Azure Table Storage Design Manage And Scale Table Partitions

About Azure Table Storage Service and Entity

Azure Table service is highly scalable as it can process massive amounts -- up to terabytes -- of physical storage of structured data.  Scalability is achieved through the table partition.

Table Entity

A table entity is a table row which contains 3 system properties' partition keys, row key, and timestamp.

Table Primary key

Combination of Partition Key and RowKey forms the primary key; hence this combination creates a clustered index on the Azure table.

This clustered index enables table data to be sorted by partition key in ascending order and subsequently by RowKey in ascending order.

Table Partition

We know that partition key basically is used to group the related and similar entities; we will discuss the factors to choose the partition key during table design later in this tutorial.  Table service will spread the entities of each partition key in the different physical servers (i.e. partition server) ensuring the entities of same partition key remain in a particular partition server. But one partition server may contain entities of more than partition key as a logical partition.

So in the context of table partitioning for scalability, this partition key is used as a scalable unit which determines the number of partition servers.

A partition has a scalability to serve 500 entities per second. It will be throttled down if storage node becomes hot or very active.

For better scalability and good throughput

As the request is served from a partition of a partition server, the efficiency and throughput depend on the good health of the server.

Please refer to the below image with physical partition and logical partition.

SERVER 1 contains the entities of 2 partition keys, 'IT' and 'HR'; these are logical partitions in a physical server.

SERVER 2 contains the entities of 1 partition key, 'Support'

Azure
Azure Table Storage: Scale the Partitions

  • If a partition Server (SERVER 1) with multiple logical partitions encounters high traffic, it may not be able to provide a high throughput.
  • So to make the table storage scalable, a new partition server will be created and traffic should be distributed across partition servers.
  • So more partitions should be used for optimal load balancing of traffic; Ii helps Azure Table service to spread the logical partitions to more physical partition servers.

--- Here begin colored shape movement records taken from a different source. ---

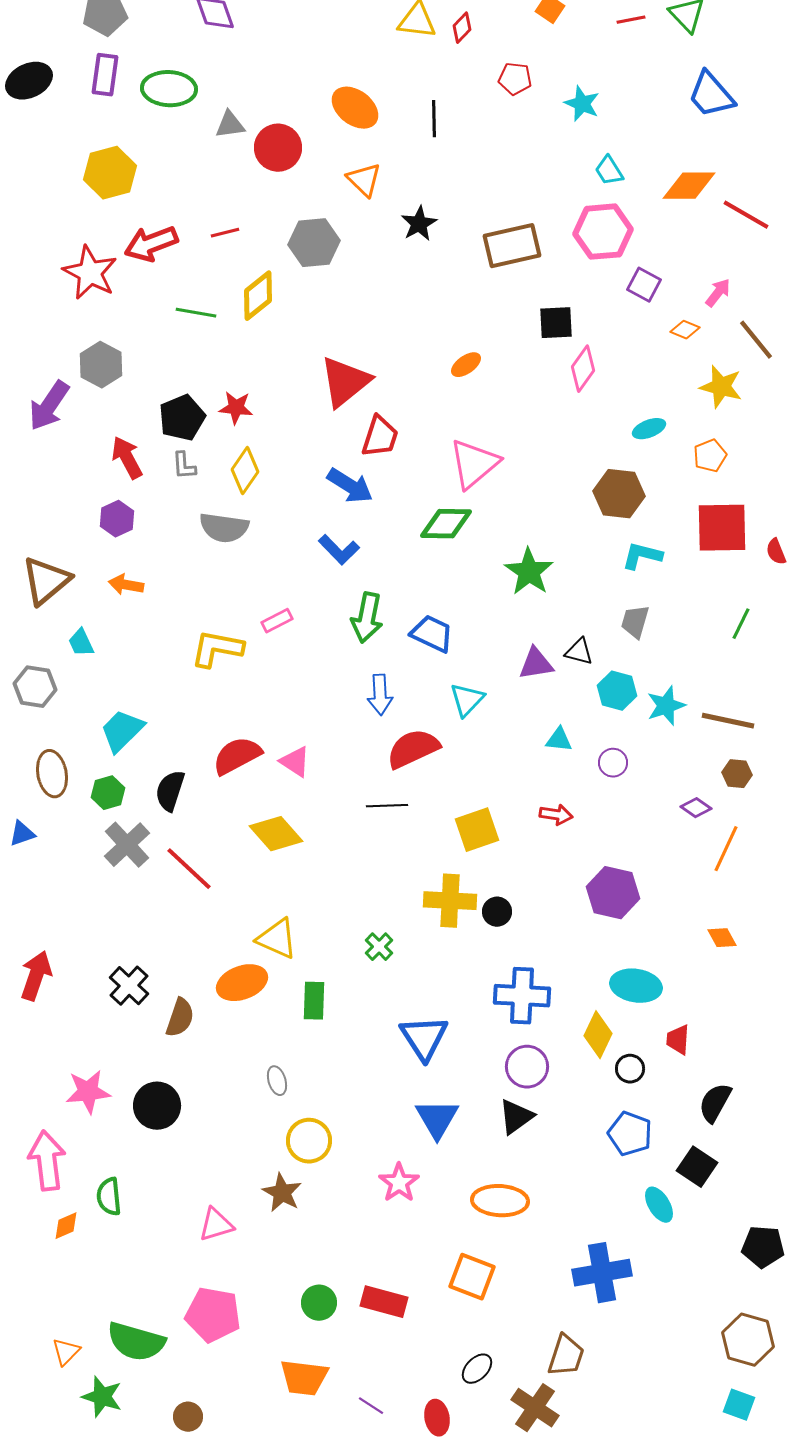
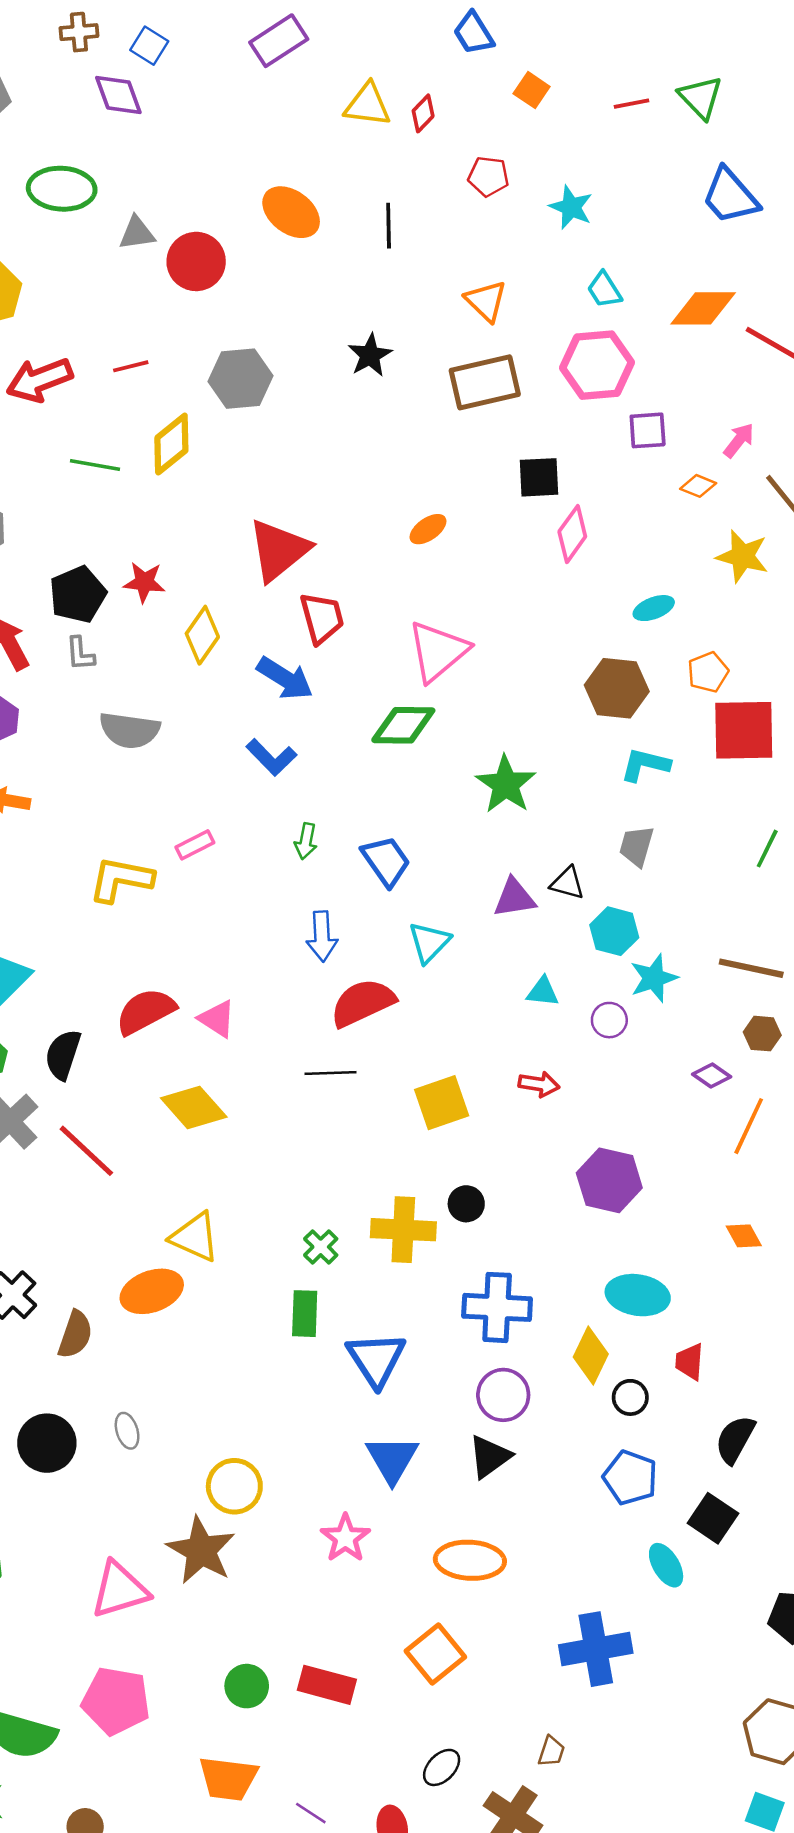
orange triangle: (364, 180) -> (486, 301), moved
purple square: (644, 285) -> (648, 430), turned -32
red trapezoid: (380, 437) -> (322, 618), turned -33
orange pentagon: (710, 456) -> (708, 672), moved
yellow diamond: (245, 471) -> (202, 635), moved
green arrow: (367, 618) -> (306, 841), size x0.6
blue trapezoid: (432, 634) -> (386, 861), turned 30
cyan star: (666, 706) -> (654, 978), moved
yellow cross: (450, 901) -> (403, 1230), moved
green rectangle: (314, 1001) -> (305, 1314), moved
gray ellipse: (277, 1081) -> (127, 1431), moved
brown star: (282, 1193) -> (201, 1550), size x1.4
pink triangle: (216, 1225) -> (120, 1590), size x1.4
orange square: (472, 1277) -> (435, 1654), turned 30
brown trapezoid: (566, 1356) -> (551, 1751), size x0.6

Partition Key in Group Transactions

As we know, partition key is used to group related/similar entities; for group transaction, this key is required.

Entity group transaction comprises the storage operations that are executed atomically on entities of a particular Partition Key.

An entity group transaction comprises no more than 100 storage operations and may be no more than 4 MB in size. All operations must be on the same partition key.

Entity group transaction improves throughput by reducing the number of individual storage operations.

Partition Sizing

From the "Scalability" perspective, for better load balancing, more partitions are required.

Partition size determines the number of entities within a partition. Partition key's granularity determines the partition size.

The table may contain one partition key (at the coarsest level) for all entities as well as the table may contain separate partition keys (at the finest level) for each entity.

Let's view the advantages and disadvantages of different partition keys with their respective size; we can consider these types of partitions during table design.

Azure
Azure Table Storage Partition Key and Partition Sizing

Partitions consideration

PartitionKey granularity determines partition numbers and sizes which affect scalability.

Consideration the PartitionKey for table design

Table design (considering PartitionKey) should be based on:

  • Scalability. Good partition keys help better scalability.
  • Type of queries to be accessed, because for better performance, every query must include PartitionKey.
  • And the types of storage operations like insert operation.

PartitionKey should be considered in a way so that:

  • It should have a wide range of distinct values.
  • It should evenly distribute entities across the partition.
  • Because in case the number of entity gets increased in a partition key, it can be scaled by distributing the entities across the physical partition. Thus PartitionKey determines the number of the table partition.

Tips for Azure 70-532: Developing Microsoft Azure Solutions

Please note the following points:

  • An entity group transaction comprises not more than 100 storage operations
  • Entity group transaction may be no more than 4 MB in size.
  • All operations must be on same partition key.